“A library is a place that rents out knowledge and entertainment,” says Kari Kristensen, who says she first knew she wanted to be an artist while working at the library at the University of Guelph in her native Ontario. “My experience there led to the desire to bring beauty into the world.”
After earning a degree in art history, she stumbled on two printmaking co-ops while vacationing on Granville Island in Vancouver. “[It] was the first time I saw that people could make a living doing what they love,” she says. “I couldn’t believe it. I signed up on the waitlist, sold my house, and moved to British Columbia within a couple of months.”
That was almost 10 years ago, and she’s been a fulltime artist ever since, specializing in linoleum printmaking out of her East Vancouver studio. “I love lino,” she explains. “The smell, the way the knife feels carving through it, the giant rolls sitting on the floor beside my desk, waiting.”
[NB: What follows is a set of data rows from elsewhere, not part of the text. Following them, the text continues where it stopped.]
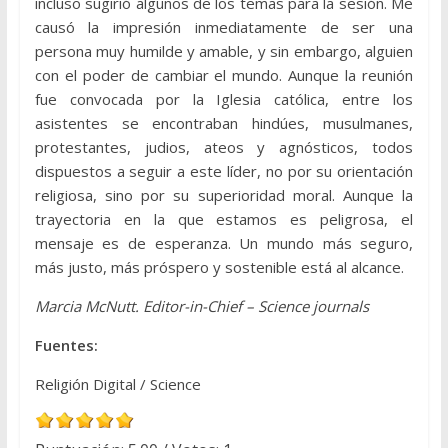
incluso sugirió algunos de los temas para la sesión. Me
causó la impresión inmediatamente de ser una
persona muy humilde y amable, y sin embargo, alguien
con el poder de cambiar el mundo. Aunque la reunión
fue convocada por la Iglesia católica, entre los
asistentes se encontraban hindúes, musulmanes,
protestantes, judios, ateos y agnósticos, todos
dispuestos a seguir a este líder, no por su orientación
religiosa, sino por su superioridad moral. Aunque la
trayectoria en la que estamos es peligrosa, el
mensaje es de esperanza. Un mundo más seguro,
más justo, más próspero y sostenible está al alcance.
Marcia McNutt. Editor-in-Chief – Science journals
Fuentes:
Religión Digital / Science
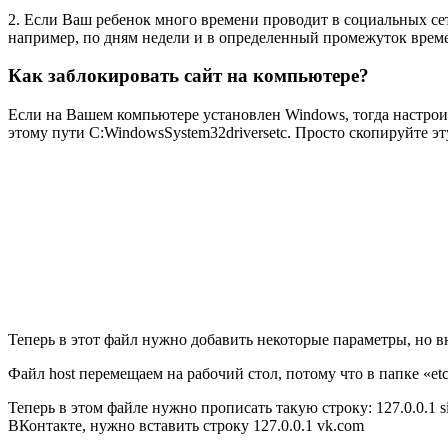
2. Если Ваш ребенок много времени проводит в социальных се
например, по дням недели и в определенный промежуток врем
Как заблокировать сайт на компьютере?
Если на Вашем компьютере установлен Windows, тогда настрои
этому пути
C:WindowsSystem32driversetc
. Просто скопируйте эт
Теперь в этот файл нужно добавить некоторые параметры, но вн
Файл host перемещаем на рабочий стол, потому что в папке «etc
Теперь в этом файле нужно прописать такую строку: 127.0.0.1 sit
ВКонтакте, нужно вставить строку 127.0.0.1 vk.com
Kristensen contributed to Wolf-Gordon’s Curated wallcovering collection with prints Chasing Shadow and Moraine Lake
Kristensen’s works have been transformed into super-sized murals and other installations, including one for a COVID art initiative last summer called Murals of Hope, a joint initiative between Vancouver’s Downtown Business Improvement Association and the Vancouver Mural Festival, where she conceived of eight metal mountain peaks with bases made of mirrored plexiglass to reflect the sky as well as downtown Vancouver. “The most successful artists are the ones that take you somewhere or show you something you haven’t seen before,” she says. “My ideas come from tapping on a memory and adding my own feelings to it, using lines to take the viewer to the same place with me.”
Most recently, Kristensen contributed to Wolf-Gordon’s Curated collection of digitally printed wallcoverings. “At first, I was reluctant to have my work on things, but I realized that design is a living and breathing entity,” she explains. “It’s not like the product is simply something art is put on. Rather, it’s woven into the fabric. Neither would exist without the other.”
Kristensen recently worked with local Vancouver company Vanterra on a stand-up paddleboard, and next up is a 54-foot-long mural for this month’s Vancouver Mural Festival. “There’s a lot of art to be done,” she adds, “and only one lifetime to do it.”